Which set is "best", then? I have long treasured Abbado's as the finest overall achievement in this music, given the outstanding contributions of the London Symphony Orchestra. Mr. Fenech recommended this one, and it's even more enticing at the low price and similar layout to the Abbado. That leaves Ashkenazy out in the cold, without any couplings, or any champions in Universal's marketing department. Between the remaining two, there is little reason to favor one over the other. Should you want your couplings to be exclusively overtures, I suggest the Abbado set. Should you prefer choral music, Dohnányi is worth considering, especially as the cantata is one of the conductors' specialties.

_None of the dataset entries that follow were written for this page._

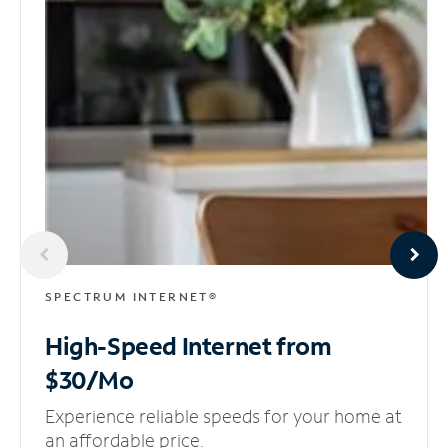
SPECTRUM INTERNET®
High-Speed Internet
from
$30/Mo
Experience reliable speeds for your home at
an affordable price.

While the Vienna Philharmonic plays with their customary polish and finesse, I can't deny that Claudio Abbado was one of the great Mendelssohn conductors of his age, and both sets feature quality sound production.

One factor may tip the scales in favor of Abbado, and that is the issue of repeats. Before I became a writer, I never much bothered with the question of repeats, and wondered what all the fuss was about. Charles Munch's Beethoven recordings proved just how odd symphonic music can sound without them, and Dohnányi's Mendelssohn is another such case. As several English critics have pointed out, this is no big deal in some of the early symphonies but sounds noticeably jarring in the "Italian". Of course, none of this may matter to you at all, in which case this set is highly recommended. Actually, you can get both this set and the Abbado for the price of a high-end Beethoven cycle. Should you love the composer, I readily believe in the value of having both.